If former tobacco farmers were to be trained, equipped and supported to switch to farming food, rather than tobacco, it would be a win win situation for everyone

Last week, the Deputy Managing Director of the Tanzania Tobacco Board, Stanley Mnozya, said that the production of tobacco has been on the decline since the 2013/2014 farming season. “There has been a spate of pests that destroy tens of hectares of tobacco farms annually which subsequently raise production costs of the cash crop,” said Mnozya.

Speaking at a meeting convened to discuss ways of reviving production of the crop and looking for new markets, Mnozya said production of tobacco declined from 105 million kilograms in 2013/2014 to 93 million kilograms in 2014/2015.  He added that the production of the crop decreased from 72 million kilograms in 2015/2016, to 60 kilograms in 2016/2017 and to further 50.5 million kilograms in 2017/2018.
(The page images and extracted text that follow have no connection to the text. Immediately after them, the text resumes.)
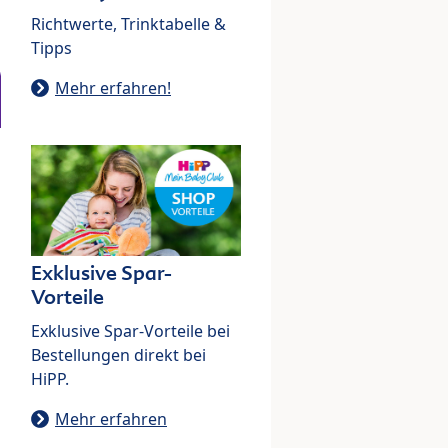
Richtwerte, Trinktabelle &
Tipps
Mehr erfahren!
Exklusive Spar-
Vorteile
Exklusive Spar-Vorteile bei
Bestellungen direkt bei
HiPP.
Mehr erfahren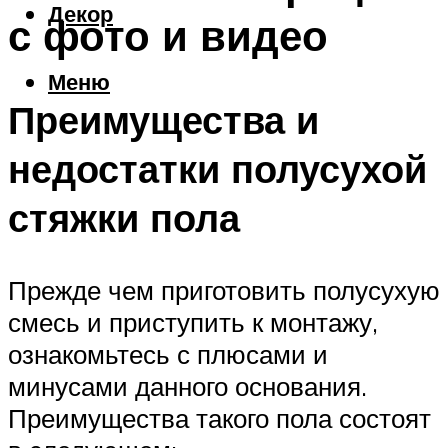
Декор
с фото и видео
Меню
Преимущества и
недостатки полусухой
стяжки пола
Прежде чем приготовить полусухую
смесь и приступить к монтажу,
ознакомьтесь с плюсами и
минусами данного основания.
Преимущества такого пола состоят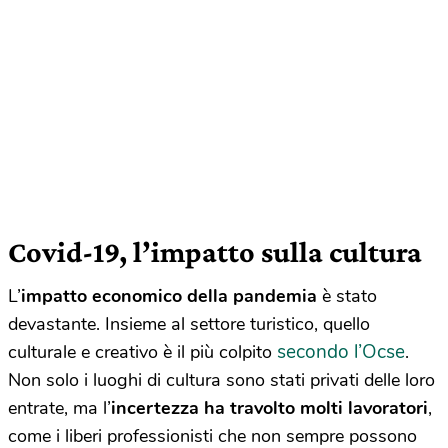
Covid-19, l’impatto sulla cultura
L’
impatto economico della pandemia
è stato
devastante. Insieme al settore turistico, quello
secondo l’Ocse
culturale e creativo è il più colpito
.
Non solo i luoghi di cultura sono stati privati delle loro
entrate, ma l’
incertezza ha travolto molti lavoratori
,
come i liberi professionisti che non sempre possono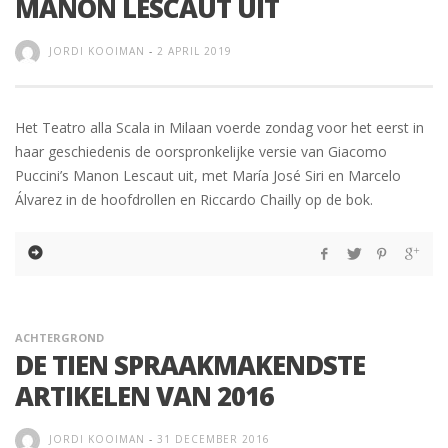
MANON LESCAUT UIT
JORDI KOOIMAN
-
2 APRIL 2019
Het Teatro alla Scala in Milaan voerde zondag voor het eerst in
haar geschiedenis de oorspronkelijke versie van Giacomo
Puccini’s Manon Lescaut uit, met María José Siri en Marcelo
Álvarez in de hoofdrollen en Riccardo Chailly op de bok.
ACHTERGROND
DE TIEN SPRAAKMAKENDSTE
ARTIKELEN VAN 2016
JORDI KOOIMAN
-
31 DECEMBER 2016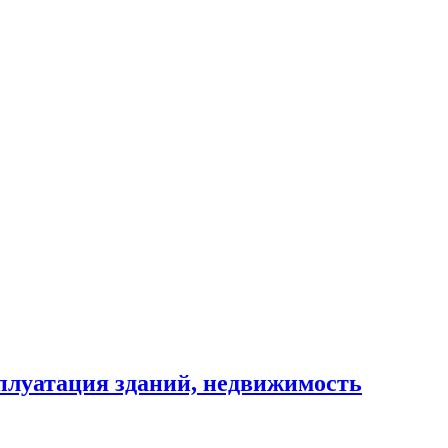
сплуатация зданий, недвижимость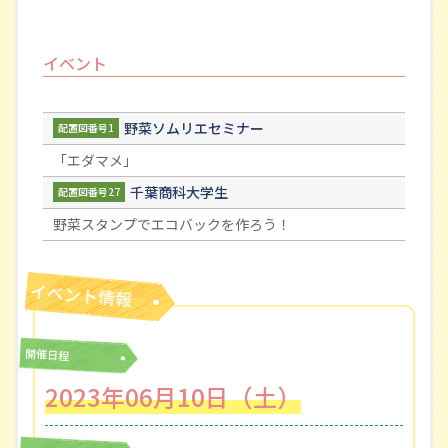
イベント
野菜ソムリエセミナー
配置図番号1
「エダマメ」
千葉商科大学生
配置図番号27
野菜スタンプでエコバックを作ろう！
開催日程
2023年06月10日（土）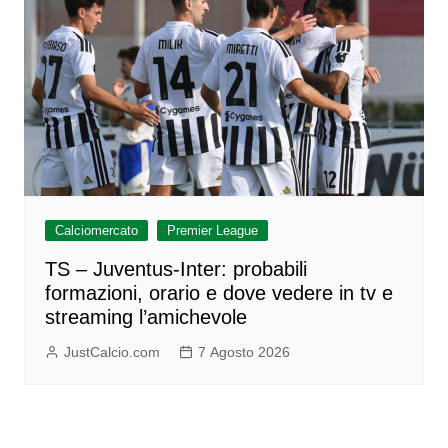
Calciomercato
Premier League
TS – Juventus-Inter: probabili
formazioni, orario e dove vedere in tv e
streaming l’amichevole
JustCalcio.com
7 Agosto 2026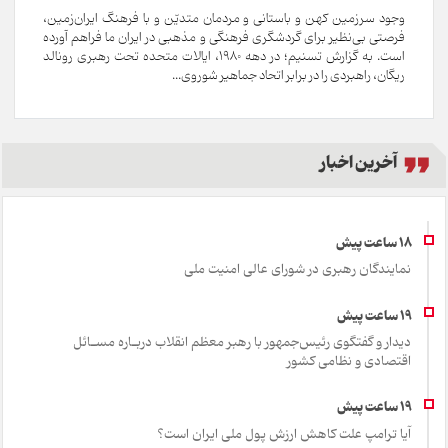
وجود سرزمین کهن و باستانی و مردمان متدیّن و با فرهنگ ایران‌زمین،
فرصتی بی‌نظیر برای گردشگری فرهنگی و مذهبی در ایران ما فراهم آورده
است. به گزارش تسنیم؛ در دهه 1980، ایالات متحده تحت رهبری رونالد
ریگان، راهبردی را در برابر اتحاد جماهیر شوروی...
آخرین اخبار
نمایندگان رهبری در شورای عالی امنیت ملی
دیدار و گفتگوی رئیس‌جمهور با رهبر معظم انقلاب دربـاره مسـائل
اقتصادی و نظامی کشور
آیا ترامپ علت کاهش ارزش پول ملی ایران است؟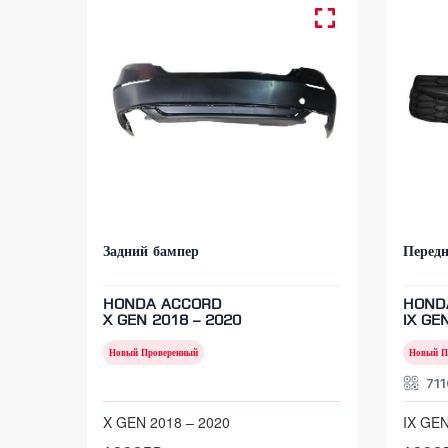
Задний бампер
Перед
HONDA ACCORD
HOND
X GEN 2018 – 2020
IX GE
Новый Проверенный
Новый П
71
X GEN 2018 – 2020
IX GEN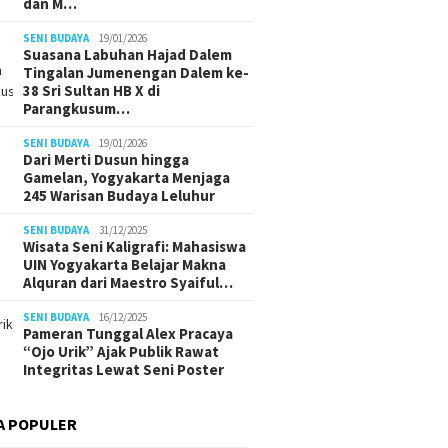
dan M…
SENI BUDAYA
19/01/2026
Suasana Labuhan Hajad Dalem
Tingalan Jumenengan Dalem ke-
38 Sri Sultan HB X di
Parangkusum…
SENI BUDAYA
19/01/2026
Dari Merti Dusun hingga
Gamelan, Yogyakarta Menjaga
245 Warisan Budaya Leluhur
SENI BUDAYA
31/12/2025
Wisata Seni Kaligrafi: Mahasiswa
UIN Yogyakarta Belajar Makna
Alquran dari Maestro Syaiful…
SENI BUDAYA
16/12/2025
Pameran Tunggal Alex Pracaya
“Ojo Urik” Ajak Publik Rawat
Integritas Lewat Seni Poster
A POPULER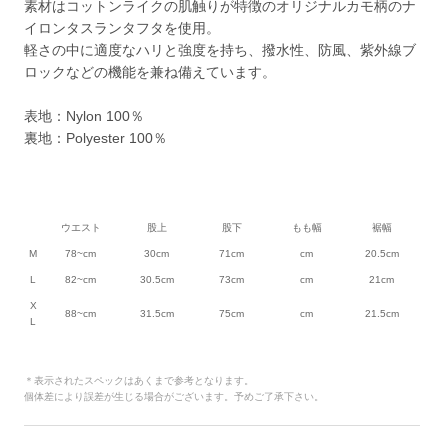
素材はコットンライクの肌触りが特徴のオリジナルカモ柄のナ
イロンタスランタフタを使用。
軽さの中に適度なハリと強度を持ち、撥水性、防風、紫外線ブ
ロックなどの機能を兼ね備えています。
表地：Nylon 100％
裏地：Polyester 100％
ウエスト
股上
股下
もも幅
裾幅
M
78~cm
30cm
71cm
cm
20.5cm
L
82~cm
30.5cm
73cm
cm
21cm
X
88~cm
31.5cm
75cm
cm
21.5cm
L
＊表示されたスペックはあくまで参考となります。
個体差により誤差が生じる場合がございます。予めご了承下さい。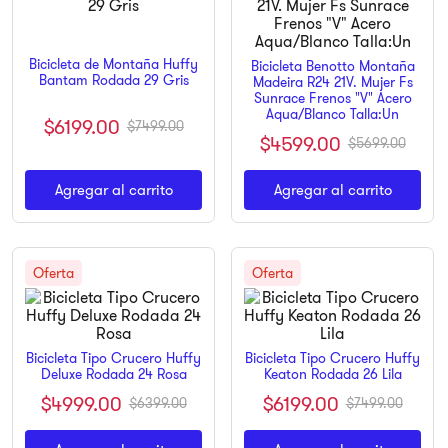
9
.
ninja
10
.
pulsar
Bicicleta de Montaña Huffy
Bicicleta Benotto Montaña
Bantam Rodada 29 Gris
Madeira R24 21V. Mujer Fs
Sunrace Frenos "V" Acero
Aqua/Blanco Talla:Un
$
6199
.
00
$
7499
.
00
$
4599
.
00
$
5699
.
00
Agregar al carrito
Agregar al carrito
Bicicleta Tipo Crucero Huffy
Bicicleta Tipo Crucero Huffy
Deluxe Rodada 24 Rosa
Keaton Rodada 26 Lila
$
4999
.
00
$
6199
.
00
$
6399
.
00
$
7499
.
00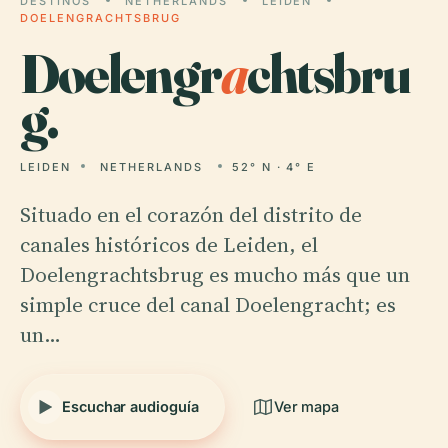
DESTINOS
NETHERLANDS
LEIDEN
DOELENGRACHTSBRUG
Doelengr
a
chtsbru
g.
LEIDEN
NETHERLANDS
52° N · 4° E
Situado en el corazón del distrito de
canales históricos de Leiden, el
Doelengrachtsbrug es mucho más que un
simple cruce del canal Doelengracht; es
un…
Escuchar audioguía
Ver mapa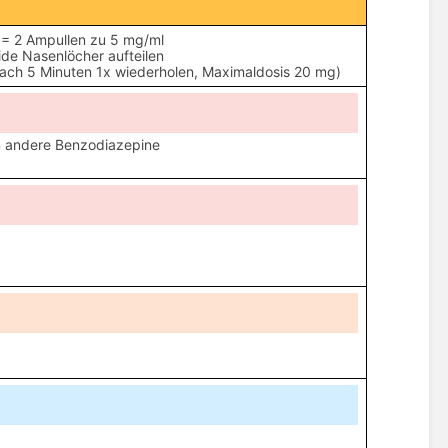
= 2 Ampullen zu 5 mg/ml
ide Nasenlöcher aufteilen
nach 5 Minuten 1x wiederholen, Maximaldosis 20 mg)
en andere Benzodiazepine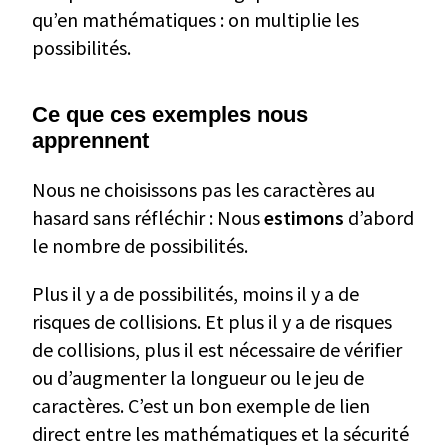
qu’en mathématiques : on multiplie les
possibilités.
Ce que ces exemples nous
apprennent
Nous ne choisissons pas les caractères au
hasard sans réfléchir : Nous
estimons
d’abord
le nombre de possibilités.
Plus il y a de possibilités, moins il y a de
risques de collisions. Et plus il y a de risques
de collisions, plus il est nécessaire de vérifier
ou d’augmenter la longueur ou le jeu de
caractères. C’est un bon exemple de lien
direct entre les mathématiques et la sécurité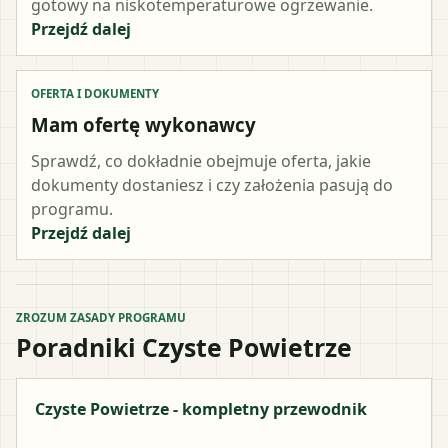
gotowy na niskotemperaturowe ogrzewanie.
Przejdź dalej
OFERTA I DOKUMENTY
Mam ofertę wykonawcy
Sprawdź, co dokładnie obejmuje oferta, jakie
dokumenty dostaniesz i czy założenia pasują do
programu.
Przejdź dalej
ZROZUM ZASADY PROGRAMU
Poradniki Czyste Powietrze
Czyste Powietrze - kompletny przewodnik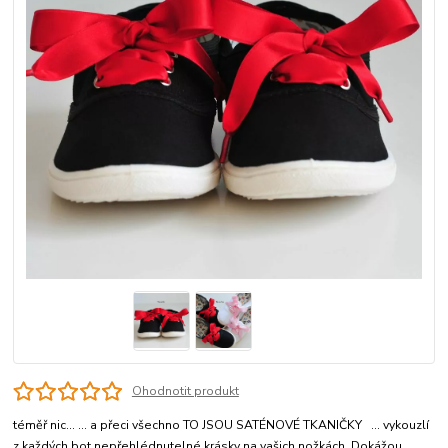
Ohodnotit produkt
téměř nic... ... a přeci všechno TO JSOU SATÉNOVÉ TKANIČKY ... vykouzlí
z každých bot nepřehlédnutelné krásky na vašich nožkách. Dokážou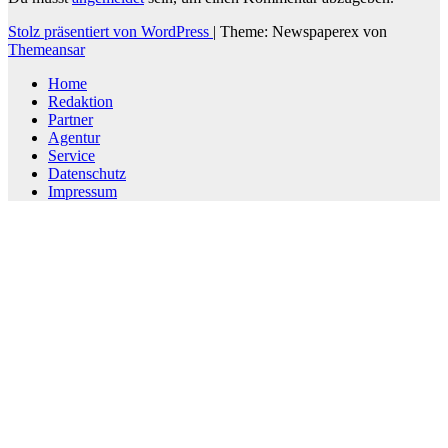
Stolz präsentiert von WordPress
|
Theme: Newspaperex von
Themeansar
Home
Redaktion
Partner
Agentur
Service
Datenschutz
Impressum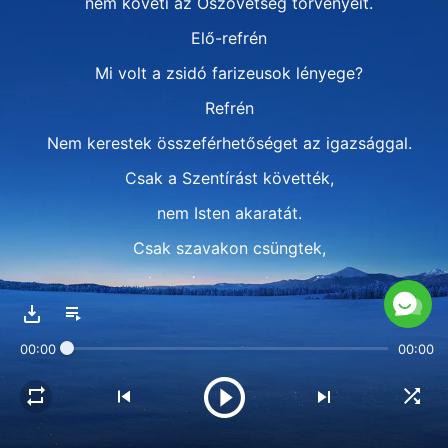
nem követi az Ószövetség törvényeit.
Elő-refrén
Mi volt a zsidó farizeusok lényege?
Refrén
Nem kerestek összeférhetőséget az igazsággal.
Csak a Szentírást követték,
nem Isten akaratát.
Csak szavakon csüngtek,
az igazságot nem keresték.
Nem hittek Istenben,
00:00
00:00
csak a Bibliában hittek ők.
2. versszak
A Biblia védelmében,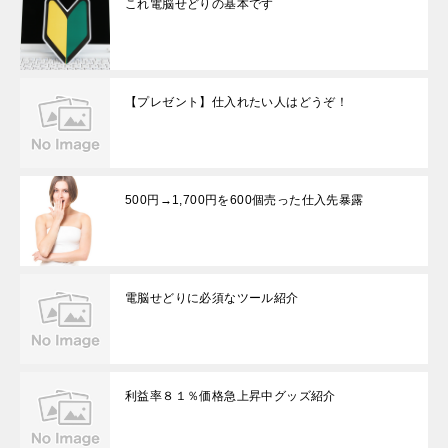
これ電脳せどりの基本です
【プレゼント】仕入れたい人はどうぞ！
500円→1,700円を600個売った仕入先暴露
電脳せどりに必須なツール紹介
利益率８１％価格急上昇中グッズ紹介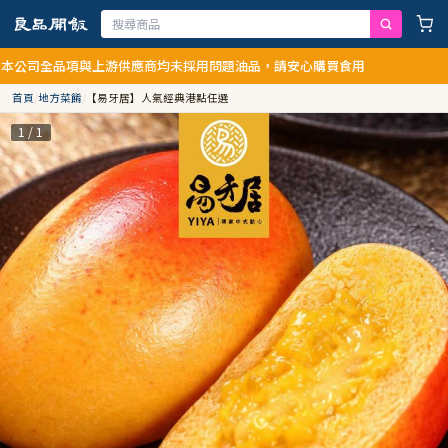
全品項與上游供應商均未採用問題油品，請安心購買食用
首頁
/
地方菜餚
/
【易牙居】人氣經典港點任選
1 / 1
Mnozya explained that one of the challenges facing tobacco production, is the low demand of tobacco due to declining smoking rates. The economies of a number of poor countries, namely some Asian and African countries, are dependent on tobacco farming, and Tanzania is second largest producer of tobacco in Africa, after Malawi.

Switching to Food

To this effect, a 2018 article on The Hill, had pointed out that measures need to be taken to avoid disaster and help turn tobacco farming businesses into non-tobacco agricultural ones, in such countries. “This disruption, if managed properly, could be an opportunity for African farmers to switch to non-tobacco agricultural products and increase the global food supply,” read the article.

The piece went on to explain that with the current world population expected to reach 9 billion by 2050, out of which 2.2 billion will live in Africa, the world is not going to be able to meet the future food demand. For this to be met, about 50% more food, feed, and biofuel will need to be produced, which would need an investment of $265 billion per year. Therefore, if former tobacco farmers were to be trained, equipped and supported to switch to farming food, rather than tobacco, it would be a win win situation for everyone.